Yet too often, in the U.S. school system, teachers still rely on an Industrial Model of education. They deliver a lecture, the same one to all students. It's a one-way lecture. The teacher is the expert; the students are expected to absorb what the teacher says and repeat. And students are supposed to learn alone.
Teachers often feel that this is the only way to teach a large classroom of kids, and yet the classroom in Portugal shows that giving kids laptops can free the teacher to introduce a new way of learning that's more natural for kids who have grown up digital at home.
First, it allows teachers to step off the stage and start listening and conversing instead of just lecturing. Second, the teacher can encourage students to discover for themselves, and learn a process of discovery and critical thinking instead of just memorizing the teacher's information. Third, the teacher can encourage students to collaborate among themselves and with others outside the school. Finally, the teacher can tailor the style of education to their students' individual learning styles.
It's not easy to change the model of teaching. In fact, this is the hard part. It's far easier to spend money, as Portugal did, to put Internet into the classroom and equip the kids with laptops. ( By now, half of high school students now have them, as do four in 10 middle school students.)
Yet Portugal has been careful to invest in teacher training to capitalize on the possibilities of the laptops in schools. They're also thinking of creating a new online platform to allow teachers to work together to create new lessons and course materials that take advantage of the interactive technology. Through this collaboration, the Portuguese school system will create exciting new online materials to educate children. Lots of ideas are already making their way into Portuguese classrooms, says Mario Franco, chair of the Foundation for Mobile Communication, which is managing the e-school program. There are 50 different educational programs and games inside the laptops the youngest children use. The laptops are even equipped with a control to encourage kids to finish their homework and score high marks. If they do, they get more time to play.
It's too early to assess the impact on learning in Portuguese schools. Studies of the impact of computers in schools elsewhere have been inconclusive, or mixed. One key problem is that simply providing computers in schools is not enough. Teachers facing a classroom of kids with laptops need to learn that they are no longer the expert in their domain; the Internet is.

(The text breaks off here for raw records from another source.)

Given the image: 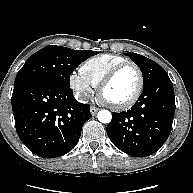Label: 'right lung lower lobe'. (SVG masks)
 I'll return each instance as SVG.
<instances>
[{
    "label": "right lung lower lobe",
    "mask_w": 193,
    "mask_h": 193,
    "mask_svg": "<svg viewBox=\"0 0 193 193\" xmlns=\"http://www.w3.org/2000/svg\"><path fill=\"white\" fill-rule=\"evenodd\" d=\"M12 109L21 141L42 158L70 152L83 124L92 117L90 106L77 102L69 86L47 80L14 86Z\"/></svg>",
    "instance_id": "1"
}]
</instances>
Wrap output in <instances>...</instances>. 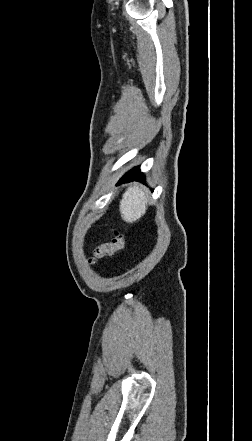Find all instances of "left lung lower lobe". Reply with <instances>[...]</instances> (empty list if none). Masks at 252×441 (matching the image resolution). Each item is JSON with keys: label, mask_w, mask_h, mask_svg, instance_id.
I'll return each mask as SVG.
<instances>
[{"label": "left lung lower lobe", "mask_w": 252, "mask_h": 441, "mask_svg": "<svg viewBox=\"0 0 252 441\" xmlns=\"http://www.w3.org/2000/svg\"><path fill=\"white\" fill-rule=\"evenodd\" d=\"M133 180H138V181H143V180H144V176H143V174L140 172L139 167H136V168L130 170L129 172H127V173L121 178V180L118 182V184H121V183H123V182L133 181Z\"/></svg>", "instance_id": "left-lung-lower-lobe-1"}]
</instances>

Yet Portugal is on a campaign to reinvent learning for the 21st century. The technology is only one part of that campaign. The real work is creating a new model of learning.
I believe this could help the U.S. revive students' interest in school and perhaps keep them in school long enough to graduate, and even go to college. It would be a substantial investment. It's estimated that the total cost of giving a computer to each student, including connection to networks, training, and maintenance, is over $1,000 per year.
Yet after seeing the promise of the exciting classrooms in Portugal, I'm convinced it is worth it. Your child should be so fortunate.
Don Tapscott
Só me apetece bater-lhe com a cabeça na parede… mas não posso…
1. “So Portugal launched the biggest program in the world to equip every child in the country with a laptop and access to the web and the world of collaborative learning.” – Isso é que era bom! Acesso à Internet, sim, mas, collaborative learning? Aposto como Don Tapscott não faz ideia do que é uma criança…
2. “Here's how it works: If you're a teacher or a student, you can buy a laptop for 150 euros (U.S. $207).” – Ah, sim? Ia jurar que nenhum professor comprou um computador portátil por 150 euros. Fica bem dizer que sim, mas não é bem assim. Mas, o que interessa, é que Sócrates conseguiu fazer passar a mensagem de que foram só 150 euros.
3. “Just about every classroom in the public system now has an interactive smart board, instead of the old fashioned blackboard.” – Informações de fontes governamentais, portanto. Na minha escola, nem um terço das salas tem quadros interactivos.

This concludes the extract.